According to advisers, British pension funds need to reconsider their negative historic opinion of derivatives, which could provide protection for portfolios in the event of sudden market shifts or changes in economic policies. With the government reinstating quantitative easing efforts, many analysts are beginning to believe that the management of UK pension funds may need to be rethought. In particular, many critics believe that there are far too infrequent trustee meetings held to approve asset allocation policy changes.
Some analysts have also criticised trustees’ avoidance of the usage of swap based methods or hedging techniques to manage inflation and stock market risks. One of the main issues is that fund trustees are not willing to benefit from the concept of shortselling, which relies on the decline in the value of a stock for the fund to profit. If such investment strategies were utilised by UK pension funds, in adherence to specific investment guidelines, British funds could greatly mitigate future economic risks, while also improving the current state of the economy. Nonetheless, many critics of shortselling note the potential downfalls of certain hedging strategies if they do not play out as planned.

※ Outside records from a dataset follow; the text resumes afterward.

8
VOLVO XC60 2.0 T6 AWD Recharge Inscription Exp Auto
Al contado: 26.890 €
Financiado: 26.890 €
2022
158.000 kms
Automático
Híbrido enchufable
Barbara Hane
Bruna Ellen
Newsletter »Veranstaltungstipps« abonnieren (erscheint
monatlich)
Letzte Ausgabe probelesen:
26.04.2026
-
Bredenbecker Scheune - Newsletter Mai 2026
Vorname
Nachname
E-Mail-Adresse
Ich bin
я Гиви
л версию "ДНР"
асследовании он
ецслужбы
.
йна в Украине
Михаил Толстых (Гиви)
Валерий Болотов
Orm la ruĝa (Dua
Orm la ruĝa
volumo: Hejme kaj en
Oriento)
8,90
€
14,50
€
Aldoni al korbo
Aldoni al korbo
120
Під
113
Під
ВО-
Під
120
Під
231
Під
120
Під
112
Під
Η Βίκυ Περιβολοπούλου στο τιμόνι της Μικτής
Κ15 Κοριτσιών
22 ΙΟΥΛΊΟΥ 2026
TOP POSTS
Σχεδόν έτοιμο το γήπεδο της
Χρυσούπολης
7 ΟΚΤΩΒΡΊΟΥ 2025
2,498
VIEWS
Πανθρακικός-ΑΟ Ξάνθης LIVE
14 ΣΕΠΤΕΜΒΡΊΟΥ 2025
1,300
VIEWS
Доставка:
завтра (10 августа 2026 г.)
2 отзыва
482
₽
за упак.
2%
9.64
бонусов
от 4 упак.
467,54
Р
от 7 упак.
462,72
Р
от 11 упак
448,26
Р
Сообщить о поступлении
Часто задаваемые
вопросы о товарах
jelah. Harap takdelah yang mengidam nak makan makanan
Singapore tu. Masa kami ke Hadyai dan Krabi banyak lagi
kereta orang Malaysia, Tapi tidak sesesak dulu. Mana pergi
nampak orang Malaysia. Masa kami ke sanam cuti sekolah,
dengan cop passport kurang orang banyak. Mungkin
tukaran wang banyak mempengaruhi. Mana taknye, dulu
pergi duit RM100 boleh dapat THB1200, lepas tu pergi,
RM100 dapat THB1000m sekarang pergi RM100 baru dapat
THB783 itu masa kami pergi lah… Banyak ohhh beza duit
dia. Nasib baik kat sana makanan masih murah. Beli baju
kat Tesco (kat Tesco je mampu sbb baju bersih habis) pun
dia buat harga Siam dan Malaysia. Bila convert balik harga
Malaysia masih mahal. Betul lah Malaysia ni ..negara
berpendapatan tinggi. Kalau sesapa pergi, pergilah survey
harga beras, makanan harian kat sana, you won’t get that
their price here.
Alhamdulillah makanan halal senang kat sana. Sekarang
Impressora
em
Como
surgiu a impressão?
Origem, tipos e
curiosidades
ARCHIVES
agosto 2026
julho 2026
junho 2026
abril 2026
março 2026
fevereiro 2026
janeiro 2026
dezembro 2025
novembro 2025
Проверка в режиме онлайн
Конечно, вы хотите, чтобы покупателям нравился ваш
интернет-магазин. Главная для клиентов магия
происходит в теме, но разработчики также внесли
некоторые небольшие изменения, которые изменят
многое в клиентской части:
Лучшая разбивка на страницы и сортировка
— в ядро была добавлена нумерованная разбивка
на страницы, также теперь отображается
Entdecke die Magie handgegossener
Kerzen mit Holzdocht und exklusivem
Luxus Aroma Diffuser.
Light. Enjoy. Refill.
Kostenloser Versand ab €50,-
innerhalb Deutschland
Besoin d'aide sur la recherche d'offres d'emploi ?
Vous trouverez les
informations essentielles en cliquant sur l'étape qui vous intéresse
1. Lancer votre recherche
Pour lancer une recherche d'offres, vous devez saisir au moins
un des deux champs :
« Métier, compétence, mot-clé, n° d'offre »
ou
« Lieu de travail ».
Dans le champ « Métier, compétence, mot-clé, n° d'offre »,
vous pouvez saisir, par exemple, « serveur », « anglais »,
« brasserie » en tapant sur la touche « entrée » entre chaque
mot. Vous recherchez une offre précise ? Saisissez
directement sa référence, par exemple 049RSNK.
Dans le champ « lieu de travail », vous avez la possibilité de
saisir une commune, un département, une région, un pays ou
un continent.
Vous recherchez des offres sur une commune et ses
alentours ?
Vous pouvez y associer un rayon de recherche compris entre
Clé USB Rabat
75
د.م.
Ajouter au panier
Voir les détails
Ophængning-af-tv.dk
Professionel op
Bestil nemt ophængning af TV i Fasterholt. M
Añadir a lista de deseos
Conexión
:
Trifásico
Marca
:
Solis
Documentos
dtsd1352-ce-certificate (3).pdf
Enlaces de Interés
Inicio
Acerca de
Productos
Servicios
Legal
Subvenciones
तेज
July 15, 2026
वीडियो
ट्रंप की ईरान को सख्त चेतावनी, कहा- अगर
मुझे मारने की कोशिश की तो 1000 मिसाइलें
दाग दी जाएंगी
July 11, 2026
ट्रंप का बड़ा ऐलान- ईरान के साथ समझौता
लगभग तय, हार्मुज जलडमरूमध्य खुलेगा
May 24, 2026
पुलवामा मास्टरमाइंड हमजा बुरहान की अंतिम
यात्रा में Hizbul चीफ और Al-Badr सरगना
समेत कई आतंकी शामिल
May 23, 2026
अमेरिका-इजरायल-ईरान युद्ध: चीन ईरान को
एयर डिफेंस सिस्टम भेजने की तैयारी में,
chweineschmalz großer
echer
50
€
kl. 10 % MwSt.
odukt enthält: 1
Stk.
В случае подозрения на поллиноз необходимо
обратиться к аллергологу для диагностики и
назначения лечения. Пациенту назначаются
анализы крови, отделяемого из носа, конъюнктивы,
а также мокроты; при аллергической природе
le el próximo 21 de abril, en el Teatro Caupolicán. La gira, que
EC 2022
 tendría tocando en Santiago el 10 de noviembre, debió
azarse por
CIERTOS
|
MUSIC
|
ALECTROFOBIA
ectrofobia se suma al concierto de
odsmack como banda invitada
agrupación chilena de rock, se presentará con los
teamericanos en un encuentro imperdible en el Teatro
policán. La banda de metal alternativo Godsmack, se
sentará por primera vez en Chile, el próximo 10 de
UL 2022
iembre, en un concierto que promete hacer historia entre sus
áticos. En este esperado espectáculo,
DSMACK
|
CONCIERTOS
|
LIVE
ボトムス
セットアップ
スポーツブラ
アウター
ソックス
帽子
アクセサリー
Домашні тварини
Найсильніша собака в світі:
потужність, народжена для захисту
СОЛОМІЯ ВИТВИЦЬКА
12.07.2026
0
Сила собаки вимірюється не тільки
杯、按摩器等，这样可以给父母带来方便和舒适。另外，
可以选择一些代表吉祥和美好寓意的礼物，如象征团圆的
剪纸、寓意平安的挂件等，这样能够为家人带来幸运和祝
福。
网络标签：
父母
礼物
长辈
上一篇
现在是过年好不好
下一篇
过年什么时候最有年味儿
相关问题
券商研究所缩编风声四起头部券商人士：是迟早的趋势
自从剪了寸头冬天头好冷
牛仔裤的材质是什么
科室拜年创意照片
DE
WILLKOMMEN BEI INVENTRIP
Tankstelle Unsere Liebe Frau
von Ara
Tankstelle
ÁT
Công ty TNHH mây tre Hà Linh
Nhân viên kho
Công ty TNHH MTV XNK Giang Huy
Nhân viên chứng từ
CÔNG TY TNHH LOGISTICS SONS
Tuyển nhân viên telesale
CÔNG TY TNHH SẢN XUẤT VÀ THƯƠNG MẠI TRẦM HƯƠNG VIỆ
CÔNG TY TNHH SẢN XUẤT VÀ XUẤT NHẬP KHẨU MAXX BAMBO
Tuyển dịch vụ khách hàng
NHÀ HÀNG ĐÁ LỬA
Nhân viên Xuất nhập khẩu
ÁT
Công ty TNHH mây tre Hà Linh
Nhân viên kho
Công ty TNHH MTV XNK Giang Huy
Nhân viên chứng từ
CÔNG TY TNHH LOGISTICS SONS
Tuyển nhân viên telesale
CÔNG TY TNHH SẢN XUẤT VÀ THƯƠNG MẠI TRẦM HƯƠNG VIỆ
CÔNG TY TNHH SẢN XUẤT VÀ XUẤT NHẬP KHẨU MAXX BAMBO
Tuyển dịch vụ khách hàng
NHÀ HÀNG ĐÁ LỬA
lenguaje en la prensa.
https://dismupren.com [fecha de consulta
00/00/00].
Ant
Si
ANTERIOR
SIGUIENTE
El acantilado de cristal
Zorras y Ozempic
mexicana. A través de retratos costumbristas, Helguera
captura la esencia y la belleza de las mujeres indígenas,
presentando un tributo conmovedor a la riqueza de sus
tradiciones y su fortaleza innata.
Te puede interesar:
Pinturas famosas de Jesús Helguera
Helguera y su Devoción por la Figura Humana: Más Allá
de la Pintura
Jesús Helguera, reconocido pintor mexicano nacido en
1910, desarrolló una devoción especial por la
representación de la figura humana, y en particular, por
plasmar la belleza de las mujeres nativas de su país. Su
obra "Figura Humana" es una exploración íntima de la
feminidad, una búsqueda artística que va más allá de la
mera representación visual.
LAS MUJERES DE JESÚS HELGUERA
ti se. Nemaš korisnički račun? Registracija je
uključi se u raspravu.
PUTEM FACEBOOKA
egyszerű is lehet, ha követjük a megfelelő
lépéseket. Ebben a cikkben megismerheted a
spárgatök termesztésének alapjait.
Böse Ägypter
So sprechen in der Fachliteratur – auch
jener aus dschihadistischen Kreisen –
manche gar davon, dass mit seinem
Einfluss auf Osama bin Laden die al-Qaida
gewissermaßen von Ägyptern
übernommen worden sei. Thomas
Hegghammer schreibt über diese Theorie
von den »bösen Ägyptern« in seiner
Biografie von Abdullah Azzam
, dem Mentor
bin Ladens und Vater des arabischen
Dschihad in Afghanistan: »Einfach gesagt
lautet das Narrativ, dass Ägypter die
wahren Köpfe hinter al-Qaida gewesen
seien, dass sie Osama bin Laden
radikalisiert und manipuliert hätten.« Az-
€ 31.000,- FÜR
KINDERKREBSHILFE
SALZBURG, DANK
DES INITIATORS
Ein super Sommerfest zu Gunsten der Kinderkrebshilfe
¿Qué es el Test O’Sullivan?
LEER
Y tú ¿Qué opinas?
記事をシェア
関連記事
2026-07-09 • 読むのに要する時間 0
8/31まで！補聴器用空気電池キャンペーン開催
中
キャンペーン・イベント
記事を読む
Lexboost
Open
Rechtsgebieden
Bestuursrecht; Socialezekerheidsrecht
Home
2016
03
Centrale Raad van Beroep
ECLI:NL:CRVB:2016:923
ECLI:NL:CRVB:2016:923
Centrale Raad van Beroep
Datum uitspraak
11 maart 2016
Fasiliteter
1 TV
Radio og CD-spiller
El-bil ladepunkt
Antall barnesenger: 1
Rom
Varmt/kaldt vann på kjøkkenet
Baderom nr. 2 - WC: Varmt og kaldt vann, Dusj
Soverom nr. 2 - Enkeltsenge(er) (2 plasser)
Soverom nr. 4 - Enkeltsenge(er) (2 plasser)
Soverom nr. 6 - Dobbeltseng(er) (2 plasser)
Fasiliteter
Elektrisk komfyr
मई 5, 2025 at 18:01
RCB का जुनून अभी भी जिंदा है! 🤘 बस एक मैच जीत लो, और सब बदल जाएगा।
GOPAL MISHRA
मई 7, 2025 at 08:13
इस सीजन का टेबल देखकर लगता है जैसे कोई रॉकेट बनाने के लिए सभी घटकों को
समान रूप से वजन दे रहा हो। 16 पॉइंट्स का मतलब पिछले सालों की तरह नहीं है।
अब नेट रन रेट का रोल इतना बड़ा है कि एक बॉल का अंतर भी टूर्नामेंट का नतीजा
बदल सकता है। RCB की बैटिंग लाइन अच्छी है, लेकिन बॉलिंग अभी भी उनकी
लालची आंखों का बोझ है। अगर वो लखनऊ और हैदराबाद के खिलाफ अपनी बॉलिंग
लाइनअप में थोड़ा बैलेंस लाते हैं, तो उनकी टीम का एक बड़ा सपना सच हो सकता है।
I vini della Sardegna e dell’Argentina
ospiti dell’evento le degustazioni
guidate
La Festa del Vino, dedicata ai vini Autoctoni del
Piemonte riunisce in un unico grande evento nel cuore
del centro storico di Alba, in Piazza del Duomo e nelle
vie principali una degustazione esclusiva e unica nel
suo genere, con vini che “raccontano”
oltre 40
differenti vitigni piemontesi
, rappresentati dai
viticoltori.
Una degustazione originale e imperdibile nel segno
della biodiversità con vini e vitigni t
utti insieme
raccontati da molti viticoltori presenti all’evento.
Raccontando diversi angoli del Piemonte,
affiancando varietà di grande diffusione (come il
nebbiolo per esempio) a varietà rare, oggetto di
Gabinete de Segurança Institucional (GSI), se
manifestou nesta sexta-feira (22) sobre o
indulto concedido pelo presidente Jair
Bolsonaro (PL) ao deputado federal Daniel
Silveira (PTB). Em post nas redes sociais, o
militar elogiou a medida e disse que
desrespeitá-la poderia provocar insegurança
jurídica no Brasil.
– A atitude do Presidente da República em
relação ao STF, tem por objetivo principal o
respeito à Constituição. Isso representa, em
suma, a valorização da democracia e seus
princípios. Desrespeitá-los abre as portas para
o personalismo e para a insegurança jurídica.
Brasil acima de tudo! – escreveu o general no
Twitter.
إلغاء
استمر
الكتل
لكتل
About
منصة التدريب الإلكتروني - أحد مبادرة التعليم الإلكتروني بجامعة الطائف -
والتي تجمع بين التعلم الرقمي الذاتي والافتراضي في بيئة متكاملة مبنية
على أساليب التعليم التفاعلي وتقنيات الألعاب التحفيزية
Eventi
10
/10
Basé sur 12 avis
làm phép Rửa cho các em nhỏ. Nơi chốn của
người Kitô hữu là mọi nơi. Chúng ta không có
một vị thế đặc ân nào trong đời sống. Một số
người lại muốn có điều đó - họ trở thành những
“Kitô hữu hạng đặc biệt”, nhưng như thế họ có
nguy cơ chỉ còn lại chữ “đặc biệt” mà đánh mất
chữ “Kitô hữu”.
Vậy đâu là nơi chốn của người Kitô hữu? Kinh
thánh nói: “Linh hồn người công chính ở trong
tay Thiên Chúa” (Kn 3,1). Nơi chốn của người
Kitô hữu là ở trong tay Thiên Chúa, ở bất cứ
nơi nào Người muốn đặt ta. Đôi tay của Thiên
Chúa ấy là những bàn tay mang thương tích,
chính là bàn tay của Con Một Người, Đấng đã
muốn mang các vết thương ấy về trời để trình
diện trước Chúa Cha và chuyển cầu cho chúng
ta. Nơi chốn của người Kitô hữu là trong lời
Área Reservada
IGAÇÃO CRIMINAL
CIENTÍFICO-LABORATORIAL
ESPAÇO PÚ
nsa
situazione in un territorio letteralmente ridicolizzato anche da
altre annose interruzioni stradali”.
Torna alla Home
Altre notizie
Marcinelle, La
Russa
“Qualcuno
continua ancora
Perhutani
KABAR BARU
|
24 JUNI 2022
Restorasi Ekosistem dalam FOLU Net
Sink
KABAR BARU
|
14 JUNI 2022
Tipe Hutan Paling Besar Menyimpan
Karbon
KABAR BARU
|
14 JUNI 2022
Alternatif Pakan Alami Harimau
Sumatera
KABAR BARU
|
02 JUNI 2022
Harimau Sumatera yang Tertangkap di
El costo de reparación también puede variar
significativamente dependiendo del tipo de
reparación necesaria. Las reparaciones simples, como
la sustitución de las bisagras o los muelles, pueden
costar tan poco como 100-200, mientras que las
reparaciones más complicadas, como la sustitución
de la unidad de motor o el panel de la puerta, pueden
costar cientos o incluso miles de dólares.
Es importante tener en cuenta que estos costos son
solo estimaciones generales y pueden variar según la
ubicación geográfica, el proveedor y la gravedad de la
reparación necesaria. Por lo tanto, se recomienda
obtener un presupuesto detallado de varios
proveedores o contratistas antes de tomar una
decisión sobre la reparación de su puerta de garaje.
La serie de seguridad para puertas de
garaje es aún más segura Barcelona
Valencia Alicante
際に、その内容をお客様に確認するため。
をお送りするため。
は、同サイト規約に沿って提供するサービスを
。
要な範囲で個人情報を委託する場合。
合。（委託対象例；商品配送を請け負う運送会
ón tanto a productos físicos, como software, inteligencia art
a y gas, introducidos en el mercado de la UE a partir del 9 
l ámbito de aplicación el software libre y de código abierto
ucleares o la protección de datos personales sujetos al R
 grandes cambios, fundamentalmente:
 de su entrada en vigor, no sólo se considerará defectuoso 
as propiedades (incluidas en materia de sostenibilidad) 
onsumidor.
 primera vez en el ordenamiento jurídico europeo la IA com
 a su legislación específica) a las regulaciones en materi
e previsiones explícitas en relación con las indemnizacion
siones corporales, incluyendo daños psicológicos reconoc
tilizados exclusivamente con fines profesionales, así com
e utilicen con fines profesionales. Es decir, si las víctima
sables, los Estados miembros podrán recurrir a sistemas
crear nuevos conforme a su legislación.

Meanwhile, the Bank of England has recently committed to buying 75 billion pounds worth of government bonds during the next four months, which will cause the yield for government bonds (a staple investment for UK pension funds) to be depressed, ultimately making it more difficult for funds to match their income to their liabilities without adding riskier, more profitable assets to their portfolios. According to government estimates, during the end of September the accumulative deficit of the more than 6500 UK pension funds within the PPF 7800 index was measured at more than 196 billion pounds, a figure that rose nearly $80 billion in just one month (measured at 117 billion at August 31).